Neil and I have been “Facebook Official” since April, but we’ve been involved since January. While he isn’t my first boyfriend since Jon’s death, I’ve discovered that my time with him has brought up all sorts of feelings both good and bad that I hadn’t experienced before. I think it’s because a face to face relationship where you do life together consistently forces one to think more about reality and less about a fairy tale.

Not too long after I perceived Neil’s interest, I was hit with a wave of fear. I was suddenly stricken with the terrifying prospect of being widowed again. The uncertainty of it all overwhelmed me. There’s no telling if I’ll have 4 or 40 years with him. Death is so random and I’m in contact with enough widows to know that it comes in all sorts of ways in all sorts of timeframes.
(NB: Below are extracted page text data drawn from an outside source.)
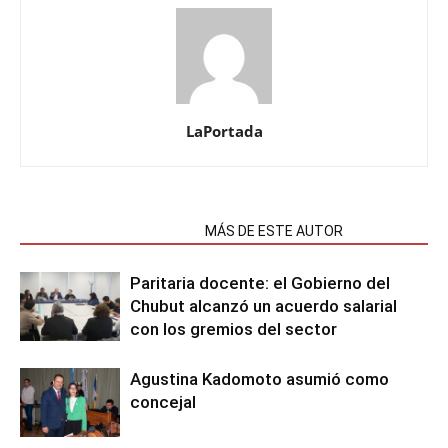
LaPortada
NOTAS RELACIONADAS
MÁS DE ESTE AUTOR
Paritaria docente: el Gobierno del
Chubut alcanzó un acuerdo salarial
con los gremios del sector
Agustina Kadomoto asumió como
concejal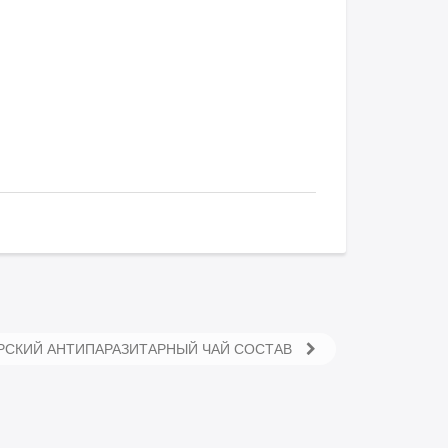
СКИЙ АНТИПАРАЗИТАРНЫЙ ЧАЙ СОСТАВ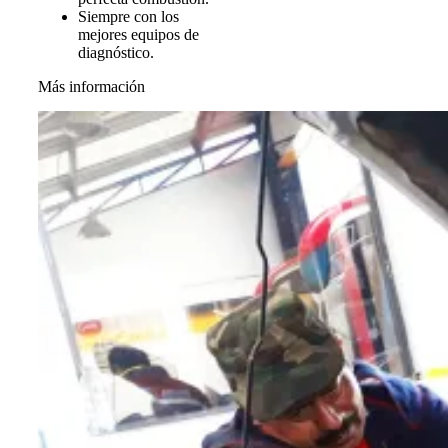
Siempre con los
mejores equipos de
diagnóstico.
Más información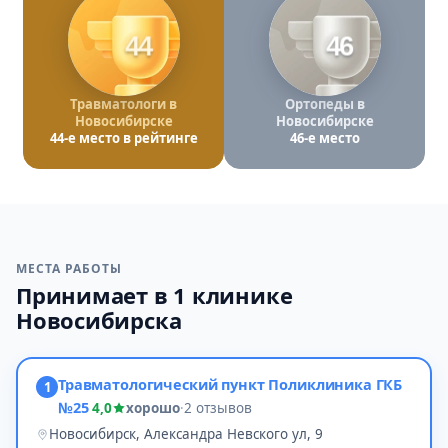
44
46
Травматологи в
Ортопеды в
Новосибирске
Новосибирске
44-е место в рейтинге
46-е место
МЕСТА РАБОТЫ
Принимает в 1 клинике
Новосибирска
Травматологический пункт Поликлиника ГКБ
1
№25
4,0
хорошо
·
2 отзывов
Новосибирск, Александра Невского ул, 9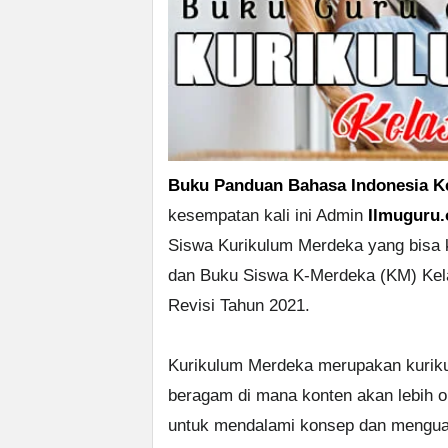
Buku Panduan Bahasa Indonesia K
kesempatan kali ini Admin
Ilmuguru.
Siswa Kurikulum Merdeka yang bisa 
dan Buku Siswa K-Merdeka (KM) Kel
Revisi Tahun 2021.
Kurikulum Merdeka merupakan kuriku
beragam di mana konten akan lebih op
untuk mendalami konsep dan mengua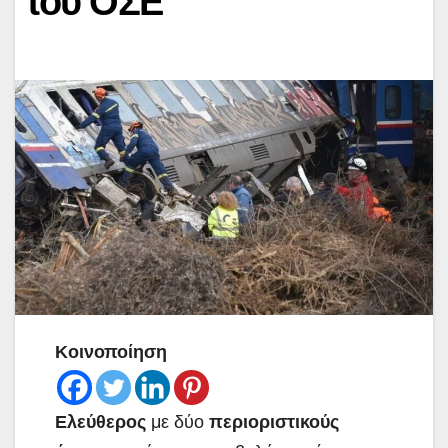
του ΟΣΕ
Κοινοποίηση
Ελεύθερος
με δύο
περιοριστικούς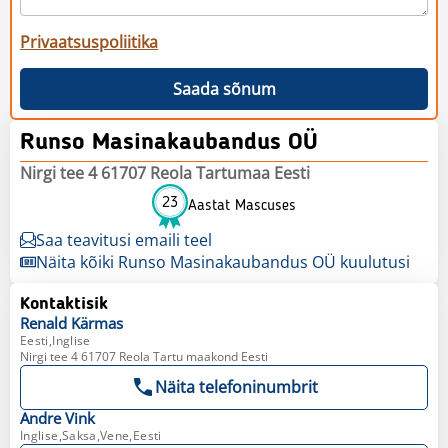
Privaatsuspoliitika
Saada sõnum
Runso Masinakaubandus OÜ
Nirgi tee 4 61707 Reola Tartumaa Eesti
23
Aastat Mascuses
Saa teavitusi emaili teel
Näita kõiki Runso Masinakaubandus OÜ kuulutusi
Kontaktisik
Renald
Kärmas
Eesti,Inglise
Nirgi tee 4 61707 Reola Tartu maakond Eesti
Näita telefoninumbrit
Andre
Vink
Inglise,Saksa,Vene,Eesti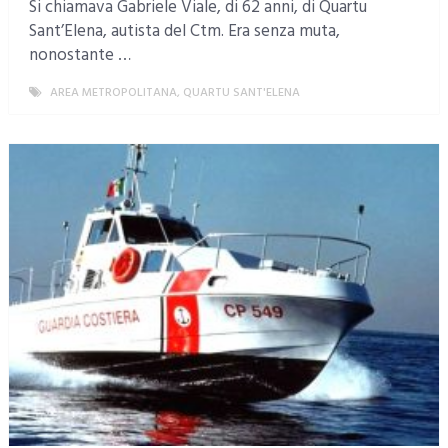
Si chiamava Gabriele Viale, di 62 anni, di Quartu
Sant’Elena, autista del Ctm. Era senza muta,
nonostante …
AREA METROPOLITANA
,
QUARTU SANT'ELENA
MORE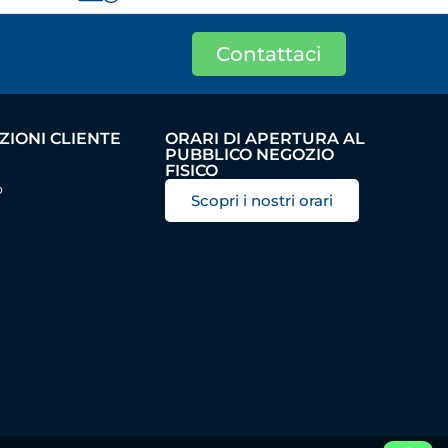
Contattaci
IONI CLIENTE
ORARI DI APERTURA AL
PUBBLICO NEGOZIO
FISICO
o
Scopri i nostri orari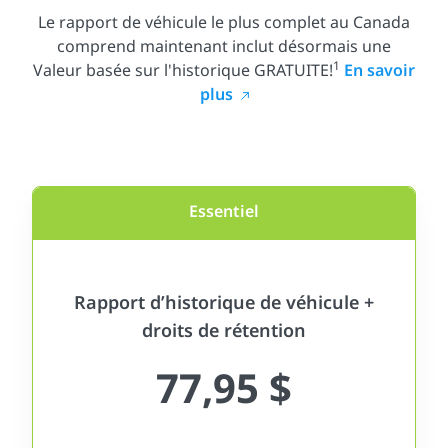
Le rapport de véhicule le plus complet au Canada
comprend maintenant inclut désormais une
1
Valeur basée sur l'historique GRATUITE!
En savoir
plus
Essentiel
Rapport d’historique de véhicule +
droits de rétention
77,95 $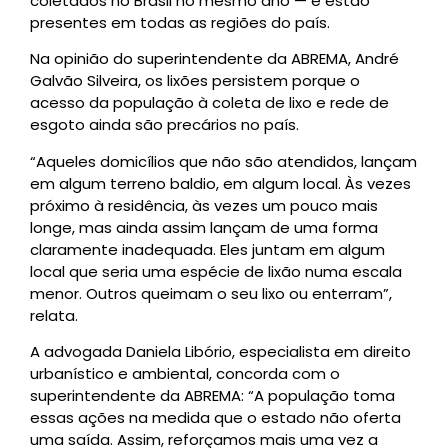
coletados no Brasil no mesmo ano — e estão
presentes em todas as regiões do país.
Na opinião do superintendente da ABREMA, André
Galvão Silveira, os lixões persistem porque o
acesso da população à coleta de lixo e rede de
esgoto ainda são precários no país.
“Aqueles domicílios que não são atendidos, lançam
em algum terreno baldio, em algum local. Às vezes
próximo à residência, às vezes um pouco mais
longe, mas ainda assim lançam de uma forma
claramente inadequada. Eles juntam em algum
local que seria uma espécie de lixão numa escala
menor. Outros queimam o seu lixo ou enterram”,
relata.
A advogada Daniela Libório, especialista em direito
urbanístico e ambiental, concorda com o
superintendente da ABREMA: “A população toma
essas ações na medida que o estado não oferta
uma saída. Assim, reforçamos mais uma vez a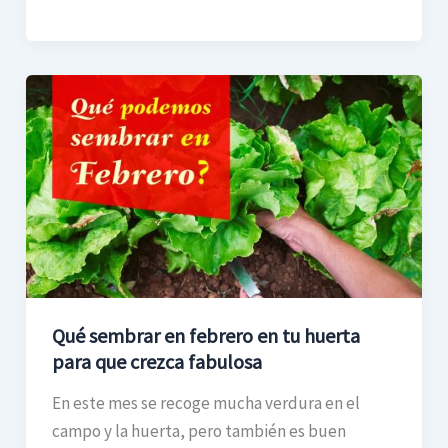
Qué
sembrar
en
febrero
en
tu
huerta
para
que
Qué sembrar en febrero en tu huerta
crezca
para que crezca fabulosa
fabulosa
En este mes se recoge mucha verdura en el
campo y la huerta, pero también es buen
Everyone knows logically that death parts us all at some point. But for me and others who have been widowed, death is no longer theoretical knowledge, it’s an intimate experience. So when someone who’s been widowed decides to date again… It’s like someone who survived a plane crash deciding to flying again. That person may know cognitively that flying is the safest way to travel, but that person also knows what it looks like to plummet towards the earth, the feel of the fire on their skin, the sound of screaming in their ears.
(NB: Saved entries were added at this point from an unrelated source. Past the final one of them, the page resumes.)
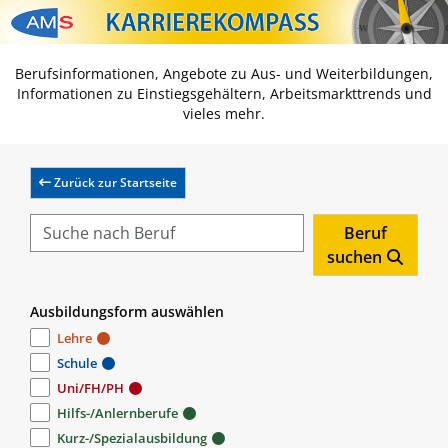
Zum Inhalt springen
Zum Navmenü springen
Zur Suche springen
Zur Footer springen
Berufsinformationen, Angebote zu Aus- und Weiterbildungen,
Informationen zu Einstiegsgehältern, Arbeitsmarkttrends und
vieles mehr.
Zurück zur Startseite
Beruf
suchen
Ausbildungsform auswählen
Lehre
Schule
Uni/FH/PH
Hilfs-/Anlernberufe
Kurz-/Spezialausbildung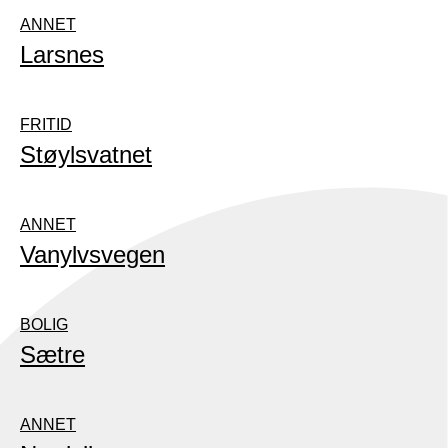
ANNET
Larsnes
FRITID
Støylsvatnet
ANNET
Vanylvsvegen
BOLIG
Sætre
ANNET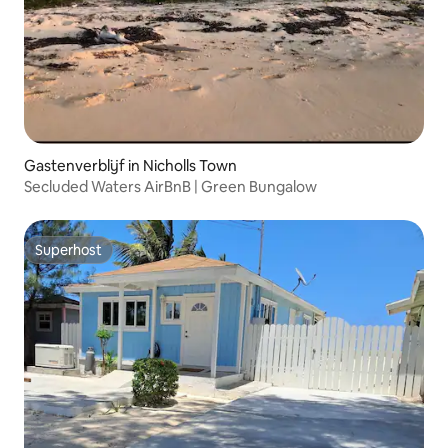
Gastenverblijf in Nicholls Town
Secluded Waters AirBnB | Green Bungalow
Superhost
Superhost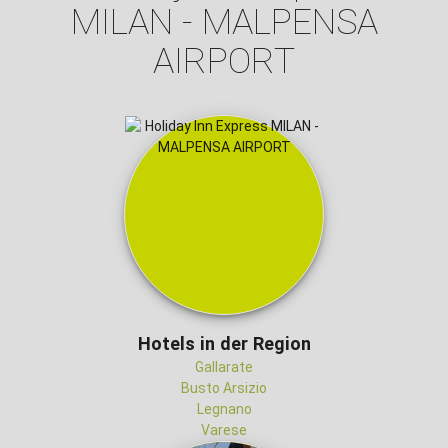
MILAN - MALPENSA
AIRPORT
Hotels in der Region
Gallarate
Busto Arsizio
Legnano
Varese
My first date with Neil started with ice cream. As I sat across from him eating my chocolate chip cookie dough there was an easy connection. Before we moved on to finding a place to get a drink I already knew I wanted a second date. Then, out of nowhere I saw, in my mind’s eye, a long scar on the side of his head. The one that was on Jon, from his autopsy, the one that I couldn’t stop staring at the last time I saw him. That image left me unsettled for days.

I wish I could say after a bit I was able to quiet that fear. It faded to the background for a while but it it rose up again last weekend and left me crying on Neil’s chest. As we talk about a possible future together it scares me not knowing how long I’ll have with him. It makes me feel like I want to cling to him tighter and run far away at the same time.

IMG_3486

 

Dating as a widow brings with it complicated and conflicting emotions. The first time that Neil and I sat next to each other at church, the church that Jon and I had attended for years, I felt sadness with a twinge of guilt. It was as if Jon was sitting on the other side of me asking if I had forgotten him. I should have been all happy and butterflies that not only was I not sitting alone in church, but I was sitting next to my new boyfriend. (Which, in the church world, makes you practically engaged 😜.) Truly, I was happy and excited. I loved that I got to hold Neil’s hand while we listened to the sermon together and made little comments back and forth.. but the fluttery feelings were blended together with sorrow.

I also often feel guilty when Neil excels at an area of our relationship where Jon wasn’t the greatest. Everyone has different strengths and weaknesses and no marriage is perfect. I’m not perfect, Neil isn’t perfect and neither was Jon. But it’s hard to admit to anyone that Jon wasn’t always great at everything. Neil and I had a conversation once where he abruptly responded, “Wait!.. No one has ever done that for you??” I just sat quiet. That the answer was “no” made my heart sad and it hurt to admit and make known an area of my marriage with Jon that had been lacking. It feels like uncovering someone who isn’t there to defend themselves.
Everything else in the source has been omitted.